* **Activity**: For each line below that contains the word "نشریه", return that line.
---+---
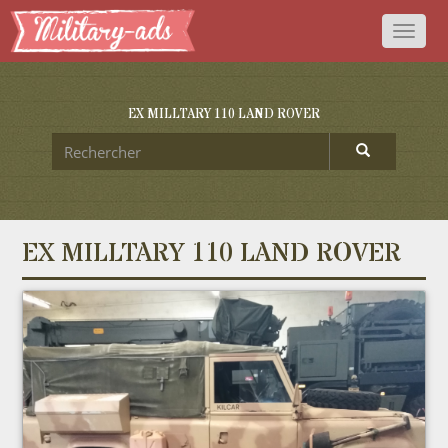
Toggl
naviga
EX MILLTARY 110 LAND ROVER
EX MILLTARY 110 LAND ROVER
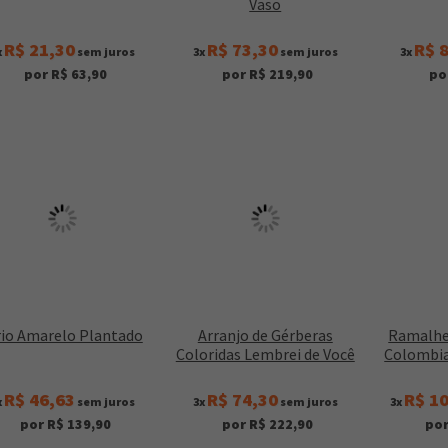
Vaso
R$ 21,30
R$ 73,30
R$ 
x
sem juros
3x
sem juros
3x
por R$ 63,90
por R$ 219,90
po
rio Amarelo Plantado
Arranjo de Gérberas
Ramalhe
Coloridas Lembrei de Você
Colombia
R$ 46,63
R$ 74,30
R$ 1
x
sem juros
3x
sem juros
3x
por R$ 139,90
por R$ 222,90
por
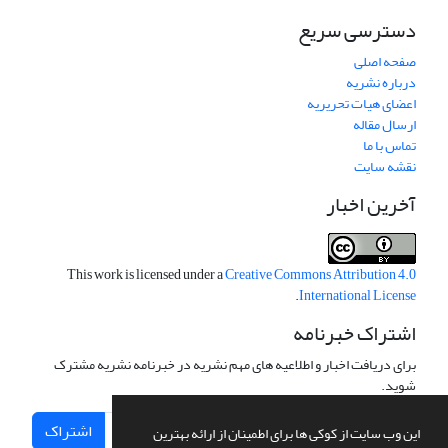
دسترسی سریع
صفحه اصلی
درباره نشریه
اعضای هیات تحریریه
ارسال مقاله
تماس با ما
نقشه سایت
آخرین اخبار
This work is licensed under a
Creative Commons Attribution 4.0
.
International License
اشتراک خبرنامه
برای دریافت اخبار و اطلاعیه های مهم نشریه در خبرنامه نشریه مشترک
شوید.
اشتراک
این وب سایت از کوکی ها برای اطمینان از ارائه بهترین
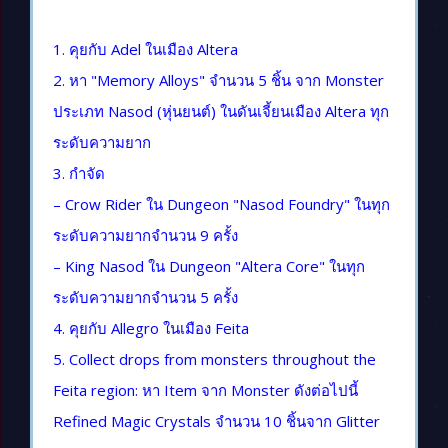
1. คุยกับ Adel ในเมือง Altera
2. หา "Memory Alloys" จำนวน 5 ชิ้น จาก Monster
ประเภท Nasod (หุ่นยนต์) ในดันเจี้ยนเมือง Altera ทุก
ระดับความยาก
3. กำจัด
– Crow Rider ใน Dungeon "Nasod Foundry" ในทุก
ระดับความยากจำนวน 9 ครั้ง
– King Nasod ใน Dungeon "Altera Core" ในทุก
ระดับความยากจำนวน 5 ครั้ง
4. คุยกับ Allegro ในเมือง Feita
5. Collect drops from monsters throughout the
Feita region: หา Item จาก Monster ดังต่อไปนี้
Refined Magic Crystals จำนวน 10 ชิ้นจาก Glitter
---+---
* **Exercise result**:
درباره نشریه
برای دریافت اخبار و اطلاعیه های مهم نشریه در خبرنامه نشریه مشترک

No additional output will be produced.